Die übrigen Sinne, der Geschmack, Geruch, etc. hatten auch ihre Abwechslungen von Marter und Wollust. Einigemal empfand ich den Geruch der köstlichen Düfte, deren Annehmlichkeit weder Natur, Kunst, noch die Chymie nachahmen könnte: ein andermal den unausstehlichsten Gestank; Widerwillen, Bitterkeit und Ekel, die mich ganz betrübt und untröstlich machten. Sogar das Gefühl ward von diesen beyden Extremen des Schmerzen und der Wollust getroffen. Aber die Reihe kam zulezt an dasselbe: Da der Vorhang zugezogen, das Licht der Vernunft gänzlich verlöscht war, so machte eine Catastrophe dem Schauspiel ein Ende, welche die Schamhaftigkeit beleidigt, die Natur erschreckt, und die Religion aus der Fassung bringt; die unterdessen nothwendig und unvermeidlich war. Denn (wie der heilige Paulus bey Erwähnung der Heiden bemerkt, denen er verweist, daß sie den Gebrauch der Weiber unterlassen hätten) die Natur, die in ihrer Neigung eigensinnig bekämpft, und welcher die Ausübung ihrer Pflicht verwehrt wird, erhizt sich in ihren Begierden, und fällt auf Irrwege: Nam, sagt der Apostel, relicta naturali foemina execuerunt in suis concupiscentiis & operati sunt turpitudinem. zufolge dieser Crisis, deren ganze Schande auf das Celibatgesetze, oder den Gesetzgeber zurückfällt (denn wäre einer unverschämt genug, sie mir anzurechnen, so würde ich mein Gewissen gegen ihn zum Zeugen auffodern, dessen Zeugniß also lautet: Neque peccatum, neque iniquitas mea, etenim sine iniquitate direxi: Ich würde den Himmel zum Zeugen meiner Einfalt und Unschuld gegen ihn auffordern) zufolge dieser Crisis, sage ich, mußte ich endlich den Grund meiner Krankheit erkennen; ich sah nämlich und erkannte deutlich, daß sie von dem Ueberfluß und dem Aufkochen des Saamens verursacht wurde, der durch meinen Widerstand, und den Eigensinn der Natur ihre Bedürfnisse und Verrichtungen abzuschlagen, vermehrt und erhizt wurde. Gut und sonderbar bey der Sache war, daß eben das, was die Ursache meiner Krankheit gewesen, auch die Ursache meiner Genesung geworden ist, die mir eine vollkommene Gesundheit des Leibs und der Seele verschaffte, und mich seit der Zeit das Glück hat genießen lassen, wofür Seneka die Gottheit bat: Orandum, ut sit mens sana in corpore sano. Der Saamen in seiner Hitze und Aufwallung, nachdem er alle Federn der Maschine angegriffen, alle Kräfte der Natur angestrengt hatte, floß immer fort, bis ich vollkommen genesen war.

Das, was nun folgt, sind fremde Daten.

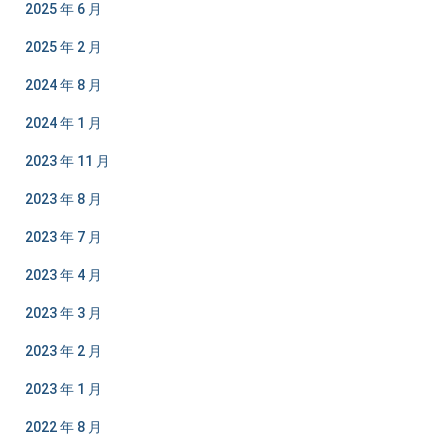
2025 年 6 月
2025 年 2 月
2024 年 8 月
2024 年 1 月
2023 年 11 月
2023 年 8 月
2023 年 7 月
2023 年 4 月
2023 年 3 月
2023 年 2 月
2023 年 1 月
2022 年 8 月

Ein auffallendes Beyspiel, ein ein ewiges Denkmahl der Unverbrüchlichkeit der Gesetze der Natur, die wohl eine Zeitlang kann bestritten, in ihren Neigungen bekämpft, und in ihren Verrichtungen gehemmt werden; aber die bey einem Menschen von guter Constitution so oft von neuem ansezt, daß sie endlich alle Vorurtheile zu Boden wirft! Man kann diesen Triumph der Natur nicht besser geben, als mit den Worten des Cicero, der von ihr sagt: Ubicunque ubstat & urget, ac ubicunque te verteris, persequetur. Diese Wirksamkeit, diese Schnellkraft der Natur, ist bey jedem Menschen, nur in einem höhern oder mindern Grad, und nach Verhältnis seines Temperaments, welches sein Betragen, und noch mehr die häuslichen, politischen, und religiösen Einrichtungen verschieden macht, die sich meistentheils von den Grundsätzen der Natur entfernen, und ihre Rechte in ein dunkles Chaos von Zweifel und Ungewißheit verstecken, die so schwer aufzulösen sind, und das Unglück der Menschheit ausmachen. Durch einen solchen Labyrinth muß indessen der Faden gehen, welcher die französische Nation zu seiner guten Gesetzgebung unter der Begünstigung eines jungen Königes führen soll, den die Magistratur schon zu ihrem Gesetzgeber aufgerufen hat; und der auf die Aufforderung einer so verehrungswürdigen Gesellschaft scheint das Werk angefangen zu haben. Das erleuchtete Haupt,
Herr von Miromenil, Siegelverwahrer. – Es ist hier von der um diese Zeit angebahnten Zurückberufung der Parlamente die Rede.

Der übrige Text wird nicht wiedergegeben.